▶ [How to complete this task]:
If a line in the records below contains "vers", copy that line.

Material for this task START

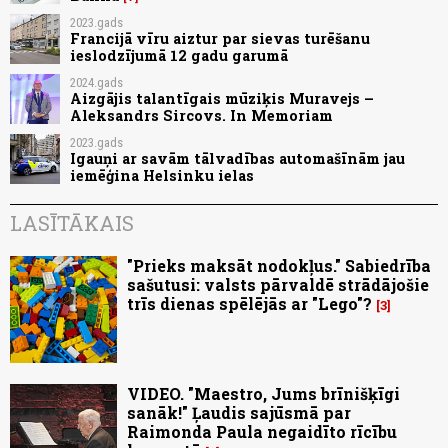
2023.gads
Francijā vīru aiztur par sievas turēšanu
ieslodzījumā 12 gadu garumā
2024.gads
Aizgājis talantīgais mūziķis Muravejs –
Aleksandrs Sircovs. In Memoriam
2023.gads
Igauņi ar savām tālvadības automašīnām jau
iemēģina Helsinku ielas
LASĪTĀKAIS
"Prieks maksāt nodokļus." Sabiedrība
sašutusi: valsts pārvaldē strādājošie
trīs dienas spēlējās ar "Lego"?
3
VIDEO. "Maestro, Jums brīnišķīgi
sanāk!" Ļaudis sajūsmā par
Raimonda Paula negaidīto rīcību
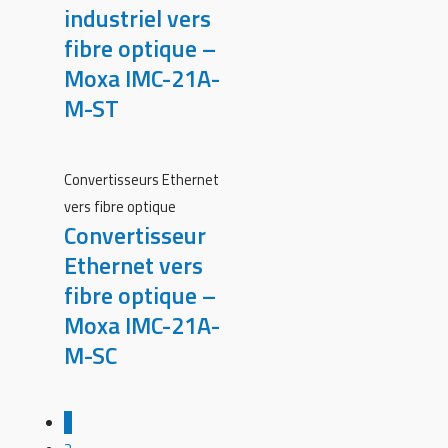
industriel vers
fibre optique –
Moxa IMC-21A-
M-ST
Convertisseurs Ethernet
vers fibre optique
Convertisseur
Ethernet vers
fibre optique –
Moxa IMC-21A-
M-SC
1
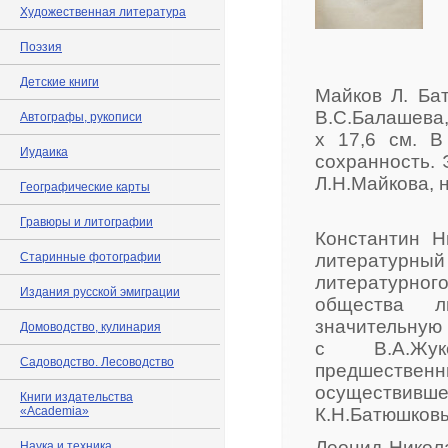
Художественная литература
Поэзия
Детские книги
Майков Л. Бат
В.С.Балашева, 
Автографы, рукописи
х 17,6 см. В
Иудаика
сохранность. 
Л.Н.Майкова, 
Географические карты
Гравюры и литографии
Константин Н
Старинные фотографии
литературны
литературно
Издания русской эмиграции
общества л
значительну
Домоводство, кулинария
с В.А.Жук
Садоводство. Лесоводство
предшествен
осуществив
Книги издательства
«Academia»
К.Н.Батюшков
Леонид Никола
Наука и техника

Material for this task END

▶ [Task response]:
industriel vers
vers fibre optique
Ethernet vers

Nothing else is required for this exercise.